How many times have you been at a restaurant and noticed the hidden fees, like tips and gratuity, tacked onto your bill? Most restaurants usually post a disclaimer at the bottom of their menus—in tiny print—or on a sign by the hostess stand, but not too many people pay attention to these things. But there may soon be something new on your bill.
Recently, one restaurant in Minnesota is going to a whole new level to incorporate hidden fees into their prices— minimum wage fees. The family-owned business is now tacking on 35 cents to every bill to cover the cost of the minimum wage increase in that state.
Some customers were not happy with this charge saying the restaurant was placing the blame on the customers for the wage increase. Others claim the restaurant was blaming the government, and this was their way of sticking it to them. However, the owner fired back by saying, “Thumbing my nose at the law change, you’re right. Part of my thinking was to shine a light on this matter, which I truly believe is in the best interest of both my business and employees.”
The wage increase is expected to cost the restaurant over $10,000 during the next year, and the owner says that if Minnesota passed a tip credit like 43 other states, they wouldn’t have to charge their customers the fee. According to BLR® Legal Editor Susan Prince, “Most states allow employers to take a tip credit. In these states, although tipped employees are entitled to minimum wage, employers are allowed to pay tipped employees a cash wage of a certain dollar amount and take a tip credit up to another dollar amount —provided that the balance of the minimum wage is made up in the form of tips. Minnesota employers may not deduct tips received by an employee from the hourly minimum wage.”
Among the general uproar, Minnesota Governor Mark Dayton has also added his 2 cents saying the fee is “tacky.” Could this be a new restaurant trend or something that will receive a lot of backlash from the public? We shall see!
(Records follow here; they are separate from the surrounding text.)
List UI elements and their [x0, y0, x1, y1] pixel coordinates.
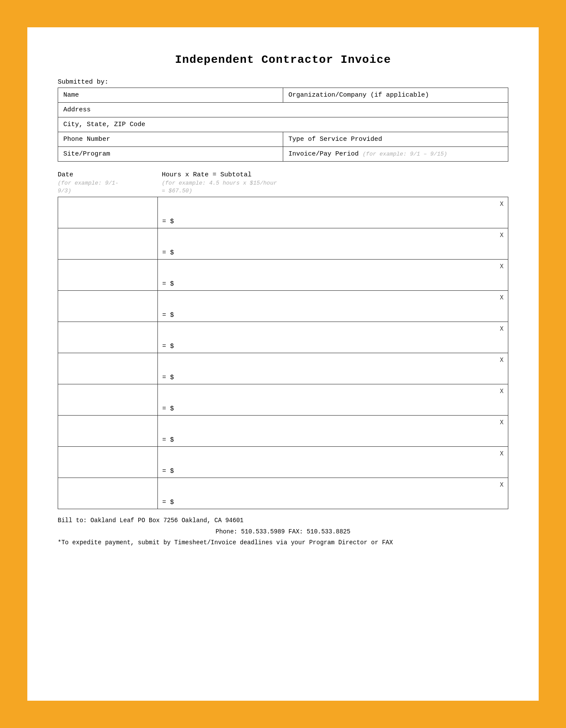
equals-dollar: = $	[162, 405, 174, 413]
column-headers-row: Date Hours x Rate = Subtotal	[58, 171, 508, 179]
field-service-type[interactable]: Type of Service Provided	[283, 132, 508, 147]
field-phone[interactable]: Phone Number	[58, 132, 283, 147]
field-city-state-zip[interactable]: City, State, ZIP Code	[58, 117, 508, 132]
field-address[interactable]: Address	[58, 103, 508, 117]
x-mark: X	[500, 294, 504, 301]
line-items-table: X= $X= $X= $X= $X= $X= $X= $X= $X= $X= $	[58, 197, 508, 509]
x-mark: X	[500, 232, 504, 239]
line-item-row: X= $	[58, 447, 508, 478]
calc-cell-8[interactable]: X= $	[158, 447, 508, 478]
hours-column-header: Hours x Rate = Subtotal	[157, 171, 508, 179]
date-cell-1[interactable]	[58, 228, 158, 260]
line-item-row: X= $	[58, 228, 508, 260]
footer-line3: *To expedite payment, submit by Timeshee…	[58, 537, 508, 548]
date-cell-8[interactable]	[58, 447, 158, 478]
equals-dollar: = $	[162, 312, 174, 319]
calc-cell-1[interactable]: X= $	[158, 228, 508, 260]
x-mark: X	[500, 388, 504, 395]
x-mark: X	[500, 357, 504, 364]
x-mark: X	[500, 325, 504, 332]
equals-dollar: = $	[162, 280, 174, 288]
date-cell-9[interactable]	[58, 478, 158, 509]
line-item-row: X= $	[58, 353, 508, 384]
info-row-phone-service: Phone Number Type of Service Provided	[58, 132, 508, 147]
page-title: Independent Contractor Invoice	[58, 53, 508, 66]
info-row-site-period: Site/Program Invoice/Pay Period (for exa…	[58, 147, 508, 162]
footer-line1: Bill to: Oakland Leaf PO Box 7256 Oaklan…	[58, 515, 508, 526]
date-cell-4[interactable]	[58, 322, 158, 353]
calc-cell-4[interactable]: X= $	[158, 322, 508, 353]
line-item-row: X= $	[58, 322, 508, 353]
info-row-address: Address	[58, 103, 508, 117]
equals-dollar: = $	[162, 218, 174, 225]
line-item-row: X= $	[58, 384, 508, 416]
date-cell-7[interactable]	[58, 416, 158, 447]
equals-dollar: = $	[162, 468, 174, 475]
x-mark: X	[500, 481, 504, 488]
calc-cell-6[interactable]: X= $	[158, 384, 508, 416]
line-item-row: X= $	[58, 260, 508, 291]
date-cell-5[interactable]	[58, 353, 158, 384]
x-mark: X	[500, 419, 504, 426]
equals-dollar: = $	[162, 436, 174, 444]
calc-cell-5[interactable]: X= $	[158, 353, 508, 384]
hours-column-example: (for example: 4.5 hours x $15/hour = $67…	[157, 179, 508, 195]
date-cell-3[interactable]	[58, 291, 158, 322]
x-mark: X	[500, 201, 504, 208]
footer-line2: Phone: 510.533.5989 FAX: 510.533.8825	[58, 526, 508, 537]
field-site-program[interactable]: Site/Program	[58, 147, 283, 162]
x-mark: X	[500, 263, 504, 270]
calc-cell-9[interactable]: X= $	[158, 478, 508, 509]
calc-cell-2[interactable]: X= $	[158, 260, 508, 291]
line-item-row: X= $	[58, 478, 508, 509]
field-invoice-period[interactable]: Invoice/Pay Period (for example: 9/1 – 9…	[283, 147, 508, 162]
calc-cell-3[interactable]: X= $	[158, 291, 508, 322]
date-column-example: (for example: 9/1- 9/3)	[58, 179, 157, 195]
equals-dollar: = $	[162, 343, 174, 350]
invoice-page: Independent Contractor Invoice Submitted…	[26, 26, 540, 702]
date-column-header: Date	[58, 171, 157, 179]
info-row-city: City, State, ZIP Code	[58, 117, 508, 132]
equals-dollar: = $	[162, 499, 174, 506]
equals-dollar: = $	[162, 249, 174, 257]
submitted-by-label: Submitted by:	[58, 78, 508, 86]
calc-cell-7[interactable]: X= $	[158, 416, 508, 447]
column-examples-row: (for example: 9/1- 9/3) (for example: 4.…	[58, 179, 508, 195]
date-cell-0[interactable]	[58, 197, 158, 228]
field-name[interactable]: Name	[58, 88, 283, 103]
calc-cell-0[interactable]: X= $	[158, 197, 508, 228]
line-item-row: X= $	[58, 197, 508, 228]
x-mark: X	[500, 450, 504, 457]
field-org[interactable]: Organization/Company (if applicable)	[283, 88, 508, 103]
date-cell-2[interactable]	[58, 260, 158, 291]
line-item-row: X= $	[58, 291, 508, 322]
equals-dollar: = $	[162, 374, 174, 381]
date-cell-6[interactable]	[58, 384, 158, 416]
info-row-name-org: Name Organization/Company (if applicable…	[58, 88, 508, 103]
info-table: Name Organization/Company (if applicable…	[58, 88, 508, 162]
footer-section: Bill to: Oakland Leaf PO Box 7256 Oaklan…	[58, 515, 508, 548]
line-item-row: X= $	[58, 416, 508, 447]
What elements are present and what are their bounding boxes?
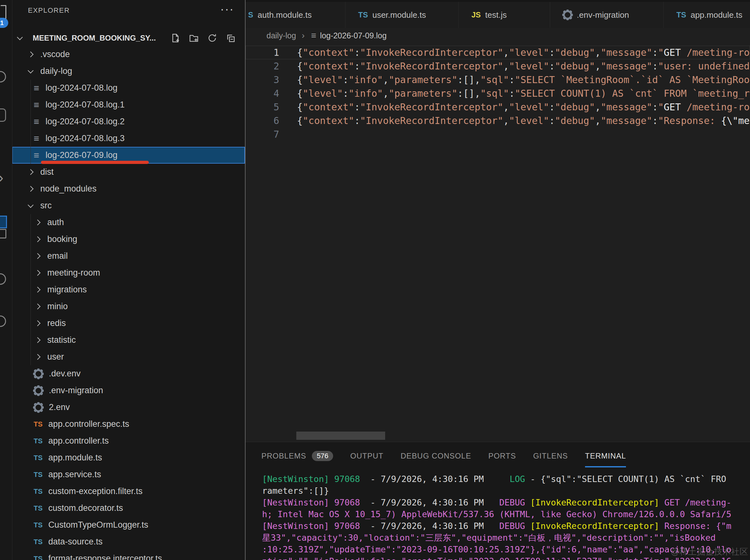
settings-gear-icon[interactable] xyxy=(0,316,6,327)
explorer-files-icon[interactable] xyxy=(1,5,6,19)
tree-item-label: .dev.env xyxy=(49,369,81,379)
ts-icon: TS xyxy=(34,521,42,529)
new-file-icon[interactable] xyxy=(171,33,180,43)
terminal-line: rameters":[]} xyxy=(262,485,750,497)
ts-icon: TS xyxy=(34,538,42,546)
tree-folder-statistic[interactable]: statistic xyxy=(12,332,245,348)
breadcrumb-file[interactable]: log-2026-07-09.log xyxy=(320,31,387,40)
chevron-down-icon xyxy=(27,67,33,73)
indent-guide xyxy=(31,214,31,365)
gear-icon xyxy=(564,11,572,19)
search-icon[interactable] xyxy=(0,71,6,82)
code-line: 5{"context":"InvokeRecordInterceptor","l… xyxy=(245,100,750,114)
editor-tab-.env-migration[interactable]: .env-migration xyxy=(550,2,664,28)
editor-hscrollbar-thumb[interactable] xyxy=(296,432,385,440)
tab-label: app.module.ts xyxy=(691,10,743,20)
tree-item-label: log-2024-07-08.log.1 xyxy=(46,100,125,110)
tree-file-CustomTypeOrmLogger.ts[interactable]: TSCustomTypeOrmLogger.ts xyxy=(12,517,245,533)
chevron-right-icon xyxy=(35,337,40,343)
ts-icon: TS xyxy=(34,437,42,445)
panel-tab-label: TERMINAL xyxy=(585,452,626,460)
workspace-section-header[interactable]: MEETING_ROOM_BOOKING_SY... xyxy=(12,30,245,46)
tree-folder-email[interactable]: email xyxy=(12,248,245,264)
tree-item-label: app.controller.ts xyxy=(48,436,109,446)
code-text: {"context":"InvokeRecordInterceptor","le… xyxy=(297,59,750,73)
tree-folder-auth[interactable]: auth xyxy=(12,214,245,231)
source-control-icon[interactable] xyxy=(0,108,6,122)
code-text: {"level":"info","parameters":[],"sql":"S… xyxy=(297,86,750,100)
tree-file-2.env[interactable]: 2.env xyxy=(12,399,245,416)
tree-item-label: minio xyxy=(47,302,68,312)
breadcrumb[interactable]: daily-log › ≡ log-2026-07-09.log xyxy=(245,28,750,43)
tree-file-custom.decorator.ts[interactable]: TScustom.decorator.ts xyxy=(12,500,245,517)
terminal-line: [NestWinston] 97068 - 7/9/2026, 4:30:16 … xyxy=(262,497,750,508)
active-view-indicator[interactable] xyxy=(0,216,7,228)
line-number: 4 xyxy=(245,86,279,100)
tree-file-.env-migration[interactable]: .env-migration xyxy=(12,382,245,399)
gear-icon xyxy=(34,386,42,395)
account-icon[interactable] xyxy=(0,273,6,285)
tree-file-app.service.ts[interactable]: TSapp.service.ts xyxy=(12,466,245,483)
editor-group: Sauth.module.tsTSuser.module.tsJStest.js… xyxy=(245,0,750,560)
extensions-icon[interactable] xyxy=(0,229,6,238)
panel-tab-output[interactable]: OUTPUT xyxy=(350,442,383,470)
editor-tab-auth.module.ts[interactable]: Sauth.module.ts xyxy=(245,2,346,28)
tree-folder-src[interactable]: src xyxy=(12,197,245,214)
tab-label: user.module.ts xyxy=(373,10,426,20)
more-actions-icon[interactable]: ··· xyxy=(220,2,234,16)
tree-file-log-2024-07-08.log.1[interactable]: ≡log-2024-07-08.log.1 xyxy=(12,96,245,113)
panel-tab-terminal[interactable]: TERMINAL xyxy=(585,442,626,470)
tree-file-data-source.ts[interactable]: TSdata-source.ts xyxy=(12,533,245,550)
panel-tab-debug-console[interactable]: DEBUG CONSOLE xyxy=(401,442,471,470)
run-debug-icon[interactable]: › xyxy=(0,171,3,184)
chevron-right-icon xyxy=(35,354,40,360)
tree-item-label: data-source.ts xyxy=(48,537,102,547)
tree-file-app.controller.spec.ts[interactable]: TSapp.controller.spec.ts xyxy=(12,416,245,433)
tree-item-label: node_modules xyxy=(40,184,96,194)
tree-folder-migrations[interactable]: migrations xyxy=(12,281,245,298)
tree-file-app.controller.ts[interactable]: TSapp.controller.ts xyxy=(12,433,245,449)
editor-tab-user.module.ts[interactable]: TSuser.module.ts xyxy=(346,2,459,28)
line-number: 5 xyxy=(245,100,279,114)
problems-count-badge: 576 xyxy=(312,451,333,461)
annotation-underline xyxy=(41,161,149,164)
tab-label: auth.module.ts xyxy=(258,10,312,20)
tree-folder-redis[interactable]: redis xyxy=(12,315,245,332)
tree-item-label: app.service.ts xyxy=(48,469,101,479)
tree-folder-dist[interactable]: dist xyxy=(12,164,245,180)
editor-tab-test.js[interactable]: JStest.js xyxy=(459,2,550,28)
gear-icon xyxy=(34,370,42,378)
tree-folder-user[interactable]: user xyxy=(12,348,245,365)
editor-tab-app.module.ts[interactable]: TSapp.module.ts xyxy=(664,2,750,28)
tree-file-format-response.interceptor.ts[interactable]: TSformat-response.interceptor.ts xyxy=(12,550,245,560)
new-folder-icon[interactable] xyxy=(189,33,199,43)
tree-folder-.vscode[interactable]: .vscode xyxy=(12,46,245,63)
editor-content[interactable]: 1{"context":"InvokeRecordInterceptor","l… xyxy=(245,43,750,444)
tree-folder-node_modules[interactable]: node_modules xyxy=(12,180,245,197)
chevron-right-icon xyxy=(35,236,40,242)
line-number: 1 xyxy=(245,46,279,59)
tree-file-log-2024-07-08.log.2[interactable]: ≡log-2024-07-08.log.2 xyxy=(12,113,245,130)
panel-tab-problems[interactable]: PROBLEMS576 xyxy=(261,442,333,470)
tree-folder-booking[interactable]: booking xyxy=(12,231,245,248)
tree-file-custom-exception.filter.ts[interactable]: TScustom-exception.filter.ts xyxy=(12,483,245,500)
tree-file-log-2024-07-08.log[interactable]: ≡log-2024-07-08.log xyxy=(12,80,245,96)
tree-item-label: app.controller.spec.ts xyxy=(48,419,129,429)
tree-file-log-2024-07-08.log.3[interactable]: ≡log-2024-07-08.log.3 xyxy=(12,130,245,147)
tree-folder-daily-log[interactable]: daily-log xyxy=(12,63,245,80)
log-file-icon: ≡ xyxy=(34,100,39,110)
code-text: {"context":"InvokeRecordInterceptor","le… xyxy=(297,114,750,127)
ts-icon: TS xyxy=(358,11,368,19)
tree-file-app.module.ts[interactable]: TSapp.module.ts xyxy=(12,449,245,466)
panel-tab-ports[interactable]: PORTS xyxy=(488,442,516,470)
tree-folder-meeting-room[interactable]: meeting-room xyxy=(12,264,245,281)
panel-tab-gitlens[interactable]: GITLENS xyxy=(533,442,568,470)
breadcrumb-folder[interactable]: daily-log xyxy=(267,31,296,40)
line-number: 7 xyxy=(245,127,279,141)
tree-item-label: migrations xyxy=(47,285,87,295)
code-text: {"context":"InvokeRecordInterceptor","le… xyxy=(297,46,750,59)
tree-file-.dev.env[interactable]: .dev.env xyxy=(12,365,245,382)
refresh-icon[interactable] xyxy=(208,33,217,43)
collapse-all-icon[interactable] xyxy=(226,33,235,43)
tree-folder-minio[interactable]: minio xyxy=(12,298,245,315)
If Minnesota passed a tip credit, restaurants wouldn’t have to charge an additional fee, BECAUSE,
they would then be allowed to simply take an even greater amount of money from the tips customers present their employees. The tip credit is a law that allows employers to indirectly take a portion of the customer’s tip. In many cases it amounts to a lot more than 35 cents per bill.
Instead of directly taking part of the customer’s tip, the tip credit allows employers to deduct up to $5.12 each hour from the tips an employee receives so that the employer may utilize the customer’s money, instead of his own, to pay his employee minimum wage. If a workers receives exactly $5.12 an hour in tips from customers, the tip credit allows the employer to lower the employee’s hourly wages, including tips, by an amount equal to $5.12 per hour. What this means is that the tips customers are presenting this employee will only benefit the employer who is using the money to pay his minimum wage obligations. The tip credit allows employers to use the tips customers present to benefit themselves without any consent, what-so-ever, from unsuspecting customers.